While our founders laid for us a foundation of consent of the governed through representation in the legislature, the very essence of a state's sovereignty is an elemental that we have had the luxury of ignoring for a very long time. Even as we have faced encroachments upon that sovereignty in recent times, its validity has never been questioned. That is to say, we never have had to consider that our sovereignty could become altogether void. But now we must face that potential.
Before the constitution, before our war for independence, before the first settling of the continent by our cross Atlantic predecessors, the primordial roots of our sovereignty—and the government in which it is vested—relies on an indispensable barter: the subject owes loyalty to the prince, and in return the prince owes protection to the subject. In terms of a free society, loyalty is the imperative to pay taxes and to not betray the interests of the state to those of another state. The government's duty is to preserve the freedoms and rights of the people, to prosecute the deeds of criminals (even a foreign prince) who would deprive its innocent subjects of life, limb, and property. Only when a government takes care to faithfully (even if imperfectly) fulfill it's obligation of protection can it be a just government instilled with the sovereignty of a people. Abdication of that duty is tyranny.
In every sense, as a legal resident of our country Jamal Khashoggi paid his loyalty to the United States and was owed the protection of the US government. In death, he still deserves for that government to prosecute the atrocity of his murder by a foreign prince. But our head of state shows little interest in fulfilling that duty, and not merely due to incompetence. The President has worked to assist the Kingdom of Saudi Arabia to justify and rationalize this assassination, and other forms of violence designed to suppress the rights and freedoms of the people at the risk of life or limb.
For nearly two years our country has debated whether we are locked in a downward slide of tyranny rising. We are already there. Perhaps we were too busy arguing among ourselves to notice that our anticipated future was already history. We can't say we weren't warned. And it is Jamal Khashoggi himself that—tragically—set off one of the most important sirens that wasn't heard.
Barely more than a year ago, Khashoggi opened his first column for the Washington Post with these words:
When I speak of the fear, intimidation, arrests and public shaming of intellectuals and religious leaders who dare to speak their minds, and then I tell you that I’m from Saudi Arabia, are you surprised?

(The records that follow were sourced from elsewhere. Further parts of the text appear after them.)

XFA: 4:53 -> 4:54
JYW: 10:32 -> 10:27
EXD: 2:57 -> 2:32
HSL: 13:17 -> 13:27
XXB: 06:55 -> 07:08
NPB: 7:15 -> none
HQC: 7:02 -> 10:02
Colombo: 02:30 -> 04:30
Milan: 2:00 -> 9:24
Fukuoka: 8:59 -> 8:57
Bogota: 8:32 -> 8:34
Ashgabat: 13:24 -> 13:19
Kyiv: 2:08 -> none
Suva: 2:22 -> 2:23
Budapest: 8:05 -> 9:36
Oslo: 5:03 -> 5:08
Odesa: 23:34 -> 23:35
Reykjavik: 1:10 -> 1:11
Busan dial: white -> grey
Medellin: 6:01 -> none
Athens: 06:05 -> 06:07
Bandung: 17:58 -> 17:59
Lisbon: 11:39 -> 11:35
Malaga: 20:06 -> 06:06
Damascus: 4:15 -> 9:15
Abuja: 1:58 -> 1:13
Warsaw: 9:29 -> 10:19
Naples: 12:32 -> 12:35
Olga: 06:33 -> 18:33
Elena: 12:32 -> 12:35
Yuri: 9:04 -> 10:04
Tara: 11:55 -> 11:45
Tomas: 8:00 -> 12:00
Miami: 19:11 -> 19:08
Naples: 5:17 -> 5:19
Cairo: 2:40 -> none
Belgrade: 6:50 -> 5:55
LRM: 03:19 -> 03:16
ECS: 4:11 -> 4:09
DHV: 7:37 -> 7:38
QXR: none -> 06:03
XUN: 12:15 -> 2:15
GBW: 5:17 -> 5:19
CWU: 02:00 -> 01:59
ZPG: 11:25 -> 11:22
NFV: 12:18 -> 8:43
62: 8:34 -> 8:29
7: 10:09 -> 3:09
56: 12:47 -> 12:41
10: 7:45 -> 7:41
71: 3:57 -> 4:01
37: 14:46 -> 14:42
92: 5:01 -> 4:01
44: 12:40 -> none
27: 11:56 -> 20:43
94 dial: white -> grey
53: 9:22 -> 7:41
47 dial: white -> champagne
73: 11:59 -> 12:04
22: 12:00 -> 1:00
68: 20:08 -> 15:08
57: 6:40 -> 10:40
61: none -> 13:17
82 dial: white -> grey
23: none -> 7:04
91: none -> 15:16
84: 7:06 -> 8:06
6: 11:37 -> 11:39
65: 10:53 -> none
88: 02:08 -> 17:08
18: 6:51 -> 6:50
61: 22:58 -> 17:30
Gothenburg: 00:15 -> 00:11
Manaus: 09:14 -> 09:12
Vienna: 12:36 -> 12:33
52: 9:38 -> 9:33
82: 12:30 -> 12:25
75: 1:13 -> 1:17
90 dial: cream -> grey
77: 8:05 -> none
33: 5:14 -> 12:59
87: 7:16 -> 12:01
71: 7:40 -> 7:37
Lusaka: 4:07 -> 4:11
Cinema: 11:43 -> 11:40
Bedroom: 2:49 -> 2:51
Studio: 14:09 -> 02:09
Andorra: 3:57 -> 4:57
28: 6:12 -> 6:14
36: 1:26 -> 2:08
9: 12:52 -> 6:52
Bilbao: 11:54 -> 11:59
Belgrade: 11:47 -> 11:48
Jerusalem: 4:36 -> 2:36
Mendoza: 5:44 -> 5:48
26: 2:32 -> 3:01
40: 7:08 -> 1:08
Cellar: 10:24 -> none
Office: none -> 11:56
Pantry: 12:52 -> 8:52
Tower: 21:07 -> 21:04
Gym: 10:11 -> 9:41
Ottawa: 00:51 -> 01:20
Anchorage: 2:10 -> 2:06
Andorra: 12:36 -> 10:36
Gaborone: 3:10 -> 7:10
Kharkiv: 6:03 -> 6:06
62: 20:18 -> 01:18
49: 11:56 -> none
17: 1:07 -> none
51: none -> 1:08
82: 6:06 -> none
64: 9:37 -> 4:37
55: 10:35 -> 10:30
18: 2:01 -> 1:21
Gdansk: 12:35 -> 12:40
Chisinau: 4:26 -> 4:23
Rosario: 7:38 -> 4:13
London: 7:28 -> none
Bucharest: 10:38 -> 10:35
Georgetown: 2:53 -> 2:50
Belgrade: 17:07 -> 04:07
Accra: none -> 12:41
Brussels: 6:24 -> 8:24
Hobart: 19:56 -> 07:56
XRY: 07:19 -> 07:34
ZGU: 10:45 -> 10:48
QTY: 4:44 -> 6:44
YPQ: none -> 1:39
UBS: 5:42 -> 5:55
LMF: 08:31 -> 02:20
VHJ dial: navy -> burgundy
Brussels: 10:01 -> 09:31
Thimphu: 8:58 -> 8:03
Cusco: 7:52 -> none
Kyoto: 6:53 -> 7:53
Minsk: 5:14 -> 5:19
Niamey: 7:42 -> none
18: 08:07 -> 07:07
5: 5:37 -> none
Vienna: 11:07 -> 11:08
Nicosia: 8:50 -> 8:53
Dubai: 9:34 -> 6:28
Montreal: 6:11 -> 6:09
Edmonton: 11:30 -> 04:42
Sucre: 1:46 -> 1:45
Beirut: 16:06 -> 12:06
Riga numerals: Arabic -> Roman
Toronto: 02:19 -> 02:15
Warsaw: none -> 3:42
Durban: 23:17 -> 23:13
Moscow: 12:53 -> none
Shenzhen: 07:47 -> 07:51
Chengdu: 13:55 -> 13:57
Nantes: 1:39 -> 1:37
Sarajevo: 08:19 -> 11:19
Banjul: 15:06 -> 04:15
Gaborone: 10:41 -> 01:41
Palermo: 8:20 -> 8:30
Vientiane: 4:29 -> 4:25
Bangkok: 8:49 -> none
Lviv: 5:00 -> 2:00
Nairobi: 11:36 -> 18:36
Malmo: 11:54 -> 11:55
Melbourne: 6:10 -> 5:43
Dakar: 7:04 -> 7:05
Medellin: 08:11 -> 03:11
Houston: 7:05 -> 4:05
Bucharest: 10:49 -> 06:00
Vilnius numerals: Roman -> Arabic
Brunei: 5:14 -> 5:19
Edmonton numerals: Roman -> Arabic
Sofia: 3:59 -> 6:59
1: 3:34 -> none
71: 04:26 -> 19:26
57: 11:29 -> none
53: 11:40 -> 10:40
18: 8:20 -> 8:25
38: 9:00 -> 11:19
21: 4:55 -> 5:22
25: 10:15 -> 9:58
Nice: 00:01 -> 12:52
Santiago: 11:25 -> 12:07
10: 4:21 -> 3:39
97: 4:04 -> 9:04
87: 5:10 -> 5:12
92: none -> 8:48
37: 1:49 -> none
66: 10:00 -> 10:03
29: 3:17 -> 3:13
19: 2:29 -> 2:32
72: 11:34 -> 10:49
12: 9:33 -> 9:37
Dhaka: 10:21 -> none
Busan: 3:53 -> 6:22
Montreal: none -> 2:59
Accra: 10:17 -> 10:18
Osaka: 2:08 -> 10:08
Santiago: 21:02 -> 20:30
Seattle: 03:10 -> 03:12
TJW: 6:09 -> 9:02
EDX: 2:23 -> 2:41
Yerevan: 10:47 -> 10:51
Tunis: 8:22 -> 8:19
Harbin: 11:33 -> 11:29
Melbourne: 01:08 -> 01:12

But perhaps you think it is unjustified to compare the political circumstances of the United States with the abuses of the Kingdom of Saudi Arabia. That would be a mistake because we cannot allow ourselves to dismiss the perils of our present based on security that is in the past. Khashoggi's assassination is the latest instance of political violence by a Saudi government with a long history of the most severe kinds of oppression. Our President collaborating with the Saudis after the fact is our government's first instance of participating in this most severe kind of oppression. This is tyranny now.